Berlin Passender hätte die Symbolik nicht sein können. Unter den Linden in Berlin ist ein großer Bagger unterwegs, die U-Bahn wird in der Innenstadt um ein weiteres Stück verlängert. Und das genau vor der Konzernrepräsentanz von Volkswagen, aktuell ebenfalls eine ziemlich große Baustelle. Neue Strategie für die nächsten zehn Jahre, ein möglicher Stellenbau, Elektroantriebe und die Digitalisierung – manchem kommt es in Wolfsburg so vor, als ob dort auch gerade ein neuer Tunnel für die U-Bahn errichtet würde. Vor allem nach der Dieselaffäre.

In der Konzernrepräsentanz in Berlin hat sich an diesem Mittwoch hoher Besuch angekündigt. Vorstandschef Matthias Müller ist da. Er will dort die neue Kooperation mit dem amerikanisch-israelischen Uber-Konkurrenten Gett präsentieren. Auch Shahar Waiser, der Gett-Gründer, ist nach Berlin gekommen, um zusammen mit dem VW-Chef die großen Neuigkeiten zu verkünden.

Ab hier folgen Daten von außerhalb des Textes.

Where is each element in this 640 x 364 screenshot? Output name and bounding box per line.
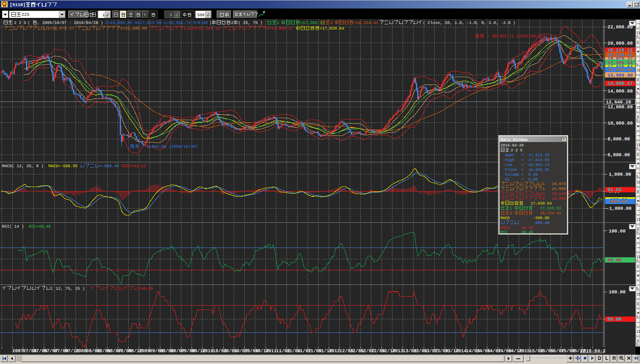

Gett und dessen Mitfahr-App sollen für den Wolfsburger Konzern ein wichtiger Baustein beim Umbau des Unternehmens zum  Mobilitätsanbieter werden. Bis zum Jahr 2025 will sich VW-Chef Müller dafür Zeit nehmen. Volkswagen soll nicht mehr ausschließlich nur ein Produzent von Autos und Lastwagen sein, sondern Mobilität in jeder Form anbieten. Gett ist dabei einer von mehreren Bausteinen, mit denen VW genau diesen Umbau zum Mobilitätskonzern begonnen hat.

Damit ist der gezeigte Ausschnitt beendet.